━━ Records to process

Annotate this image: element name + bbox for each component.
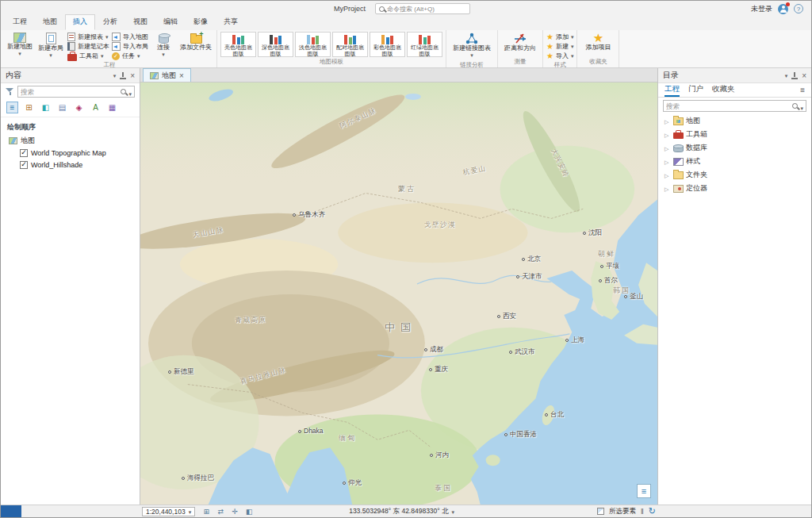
- tab-imagery[interactable]: 影像: [186, 14, 216, 30]
- sign-in-status[interactable]: 未登录: [751, 4, 772, 14]
- auto-hide-pin-icon[interactable]: [120, 72, 126, 79]
- catalog-item-maps[interactable]: 地图: [658, 114, 811, 128]
- map-template-item[interactable]: 浅色地图底图版: [295, 32, 331, 57]
- panel-menu-icon[interactable]: [785, 72, 788, 79]
- layer-row[interactable]: World Topographic Map: [1, 147, 140, 159]
- add-item-button[interactable]: 添加项目: [580, 32, 615, 52]
- swap-icon[interactable]: ⇄: [216, 507, 225, 516]
- list-by-snapping-icon[interactable]: ◈: [73, 102, 85, 113]
- expander-icon[interactable]: [665, 185, 671, 193]
- close-icon[interactable]: [130, 71, 135, 80]
- catalog-item-toolboxes[interactable]: 工具箱: [658, 128, 811, 141]
- layer-row[interactable]: World_Hillshade: [1, 159, 140, 171]
- map-node[interactable]: 地图: [1, 135, 140, 147]
- tab-map[interactable]: 地图: [35, 14, 65, 30]
- map-template-item[interactable]: 配对地图底图版: [332, 32, 368, 57]
- catalog-search-input[interactable]: [666, 102, 790, 110]
- add-folder-button[interactable]: 添加文件夹: [178, 32, 213, 52]
- expander-icon[interactable]: [665, 144, 671, 152]
- list-by-editing-icon[interactable]: ▤: [56, 102, 68, 113]
- tab-view[interactable]: 视图: [125, 14, 155, 30]
- expander-icon[interactable]: [665, 117, 671, 125]
- tab-insert[interactable]: 插入: [65, 14, 95, 30]
- contents-search[interactable]: [17, 86, 135, 98]
- tasks-button[interactable]: 任务: [112, 52, 148, 60]
- ribbon-tab-bar: 工程 地图 插入 分析 视图 编辑 影像 共享: [1, 17, 811, 30]
- distance-direction-button[interactable]: 距离和方向: [501, 32, 539, 53]
- close-icon[interactable]: [179, 71, 184, 80]
- grid-icon[interactable]: ⊞: [201, 507, 211, 516]
- new-report-button[interactable]: 新建报表: [67, 33, 109, 41]
- crosshair-icon[interactable]: ✛: [230, 507, 239, 516]
- map-label: 西安: [497, 312, 516, 321]
- map-label: Dhaka: [298, 427, 324, 435]
- tab-edit[interactable]: 编辑: [155, 14, 186, 30]
- catalog-item-styles[interactable]: 样式: [658, 155, 811, 168]
- map-document-tab[interactable]: 地图: [143, 68, 191, 82]
- command-search[interactable]: [375, 3, 470, 14]
- panel-menu-icon[interactable]: [113, 72, 117, 79]
- expander-icon[interactable]: [665, 131, 671, 139]
- menu-icon[interactable]: [800, 86, 805, 94]
- map-overview-button[interactable]: [637, 484, 651, 498]
- layout-icon: [46, 33, 56, 44]
- new-notebook-button[interactable]: 新建笔记本: [67, 42, 109, 51]
- map-template-item[interactable]: 彩色地图底图版: [370, 32, 405, 57]
- catalog-tab-favorites[interactable]: 收藏夹: [712, 83, 735, 97]
- new-map-button[interactable]: 新建地图: [6, 32, 34, 59]
- expander-icon[interactable]: [665, 171, 671, 179]
- catalog-tab-portal[interactable]: 门户: [688, 83, 703, 97]
- styles-add-button[interactable]: 添加: [546, 33, 573, 41]
- map-template-icon: [344, 34, 356, 44]
- filter-icon[interactable]: [6, 87, 14, 96]
- connections-button[interactable]: 连接: [151, 32, 176, 59]
- new-link-chart-button[interactable]: 新建链接图表: [450, 32, 494, 60]
- list-by-drawing-order-icon[interactable]: ≡: [6, 102, 18, 113]
- contrast-icon[interactable]: ◧: [244, 507, 254, 516]
- styles-new-button[interactable]: 新建: [546, 42, 573, 51]
- close-icon[interactable]: [802, 71, 806, 80]
- map-template-item[interactable]: 深色地图底图版: [258, 32, 293, 57]
- layer-checkbox[interactable]: [20, 161, 28, 169]
- expander-icon[interactable]: [665, 158, 671, 166]
- toolbox-button[interactable]: 工具箱: [67, 52, 109, 60]
- map-label: 成都: [424, 345, 443, 355]
- list-by-selection-icon[interactable]: ◧: [40, 102, 52, 113]
- auto-hide-pin-icon[interactable]: [791, 72, 798, 79]
- import-map-button[interactable]: 导入地图: [112, 33, 148, 41]
- map-label: 平壤: [600, 262, 619, 271]
- map-label: 上海: [565, 336, 584, 345]
- chevron-down-icon: [101, 52, 104, 59]
- map-label: 北京: [522, 255, 541, 264]
- coordinate-readout[interactable]: 133.5032948° 东 42.8498330° 北: [349, 507, 454, 516]
- catalog-tab-bar: 工程 门户 收藏夹: [658, 83, 811, 98]
- map-template-item[interactable]: 亮色地图底图版: [220, 32, 256, 57]
- tab-analysis[interactable]: 分析: [95, 14, 125, 30]
- map-canvas[interactable]: 阿尔泰山脉杭爱山蒙古乌鲁木齐天山山脉戈壁沙漠大兴安岭沈阳北京天津市朝鲜平壤首尔韩…: [140, 82, 657, 505]
- help-icon[interactable]: [794, 4, 803, 13]
- catalog-item-folders[interactable]: 文件夹: [658, 168, 811, 182]
- styles-import-button[interactable]: 导入: [546, 52, 573, 60]
- list-by-charts-icon[interactable]: ▦: [106, 102, 118, 113]
- import-layout-button[interactable]: 导入布局: [112, 42, 148, 51]
- map-scale-selector[interactable]: 1:20,440,103: [142, 507, 195, 516]
- command-search-input[interactable]: [387, 6, 466, 13]
- refresh-icon[interactable]: [649, 506, 656, 516]
- contents-search-input[interactable]: [21, 88, 118, 96]
- tab-project[interactable]: 工程: [5, 14, 35, 30]
- catalog-tab-project[interactable]: 工程: [665, 83, 680, 97]
- account-icon[interactable]: [778, 4, 788, 14]
- new-layout-button[interactable]: 新建布局: [36, 32, 65, 60]
- layer-checkbox[interactable]: [20, 149, 28, 157]
- catalog-search[interactable]: [663, 100, 806, 112]
- import-layout-icon: [112, 42, 121, 51]
- list-by-labeling-icon[interactable]: A: [90, 102, 102, 113]
- list-by-data-source-icon[interactable]: ⊞: [23, 102, 35, 113]
- catalog-item-locators[interactable]: 定位器: [658, 182, 811, 195]
- pause-drawing-icon[interactable]: [641, 508, 644, 516]
- tab-share[interactable]: 共享: [216, 14, 246, 30]
- maps-icon: [673, 117, 684, 125]
- chevron-down-icon: [128, 85, 132, 99]
- catalog-item-databases[interactable]: 数据库: [658, 141, 811, 155]
- map-template-item[interactable]: 红绿地图底图版: [407, 32, 442, 57]
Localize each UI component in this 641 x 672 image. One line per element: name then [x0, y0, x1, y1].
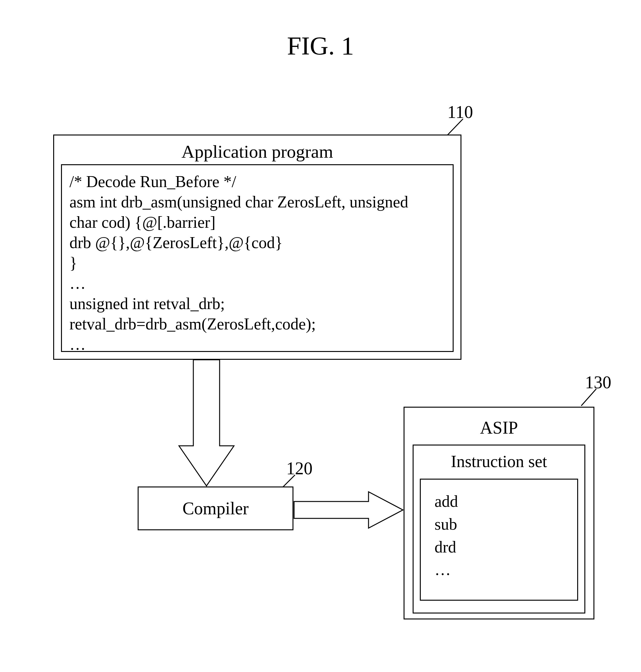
instruction-set-title: Instruction set [420, 452, 578, 471]
code-line: drb @{},@{ZerosLeft},@{cod} [69, 232, 445, 253]
svg-line-0 [447, 119, 463, 135]
application-program-box: Application program /* Decode Run_Before… [53, 135, 461, 360]
code-line: unsigned int retval_drb; [69, 293, 445, 314]
instruction-set-box: Instruction set add sub drd … [413, 444, 585, 614]
instruction-line: … [435, 559, 563, 581]
compiler-box: Compiler [138, 486, 294, 530]
compiler-label: Compiler [182, 498, 249, 518]
arrow-app-to-compiler [178, 360, 235, 486]
code-line: … [69, 273, 445, 293]
instruction-list-box: add sub drd … [420, 479, 578, 601]
code-line: char cod) {@[.barrier] [69, 212, 445, 232]
asip-box: ASIP Instruction set add sub drd … [404, 407, 595, 619]
application-program-title: Application program [54, 141, 461, 162]
ref-130-leader [579, 386, 601, 408]
instruction-line: sub [435, 513, 563, 536]
instruction-line: drd [435, 536, 563, 559]
code-line: … [69, 334, 445, 355]
code-box: /* Decode Run_Before */ asm int drb_asm(… [61, 164, 454, 352]
figure-title: FIG. 1 [287, 31, 354, 61]
code-line: /* Decode Run_Before */ [69, 172, 445, 192]
svg-line-2 [283, 475, 295, 488]
instruction-line: add [435, 490, 563, 513]
svg-marker-3 [294, 492, 403, 528]
code-line: retval_drb=drb_asm(ZerosLeft,code); [69, 314, 445, 334]
code-line: } [69, 253, 445, 273]
asip-title: ASIP [413, 418, 585, 438]
svg-line-4 [581, 389, 596, 406]
svg-marker-1 [179, 360, 234, 486]
code-line: asm int drb_asm(unsigned char ZerosLeft,… [69, 192, 445, 212]
arrow-compiler-to-asip [294, 491, 404, 529]
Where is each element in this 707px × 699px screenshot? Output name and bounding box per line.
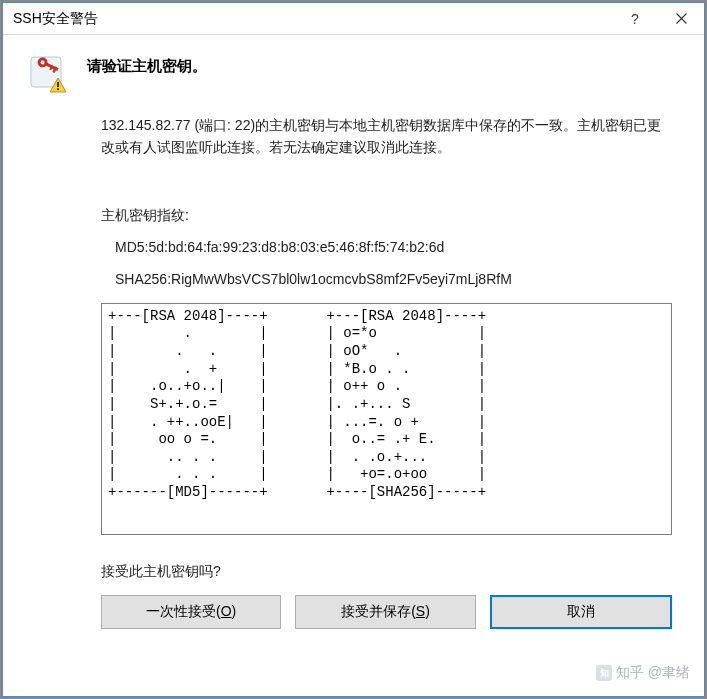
dialog-body: 请验证主机密钥。 132.145.82.77 (端口: 22)的主机密钥与本地主…	[3, 35, 704, 696]
cancel-button[interactable]: 取消	[490, 595, 672, 629]
button-row: 一次性接受(O) 接受并保存(S) 取消	[101, 595, 672, 629]
button-label: 接受并保存(S)	[341, 603, 430, 621]
ssh-warning-dialog: SSH安全警告 ?	[2, 2, 705, 697]
titlebar: SSH安全警告 ?	[3, 3, 704, 35]
warning-key-icon	[27, 53, 87, 100]
button-label: 一次性接受(O)	[146, 603, 236, 621]
randomart-box: +---[RSA 2048]----+ +---[RSA 2048]----+ …	[101, 303, 672, 535]
fingerprint-sha256: SHA256:RigMwWbsVCS7bl0lw1ocmcvbS8mf2Fv5e…	[115, 271, 672, 287]
accept-save-button[interactable]: 接受并保存(S)	[295, 595, 475, 629]
accept-once-button[interactable]: 一次性接受(O)	[101, 595, 281, 629]
zhihu-icon: 知	[596, 665, 612, 681]
accept-question: 接受此主机密钥吗?	[101, 563, 672, 581]
window-title: SSH安全警告	[13, 10, 612, 28]
svg-rect-6	[57, 82, 59, 87]
fingerprint-md5: MD5:5d:bd:64:fa:99:23:d8:b8:03:e5:46:8f:…	[115, 239, 672, 255]
help-button[interactable]: ?	[612, 3, 658, 35]
close-button[interactable]	[658, 3, 704, 35]
svg-text:知: 知	[598, 668, 608, 678]
close-icon	[676, 13, 687, 24]
fingerprint-label: 主机密钥指纹:	[101, 207, 672, 225]
warning-message: 132.145.82.77 (端口: 22)的主机密钥与本地主机密钥数据库中保存…	[101, 114, 672, 159]
heading: 请验证主机密钥。	[87, 53, 207, 76]
watermark-text: 知乎 @聿绪	[616, 664, 690, 682]
button-label: 取消	[567, 603, 595, 621]
watermark: 知 知乎 @聿绪	[596, 664, 690, 682]
svg-rect-7	[57, 88, 59, 90]
svg-rect-8	[596, 665, 612, 681]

━━━━

Your assignment => Going through the material, count each line that carries the word "search", and output only that count.

Solution for this exercise => 6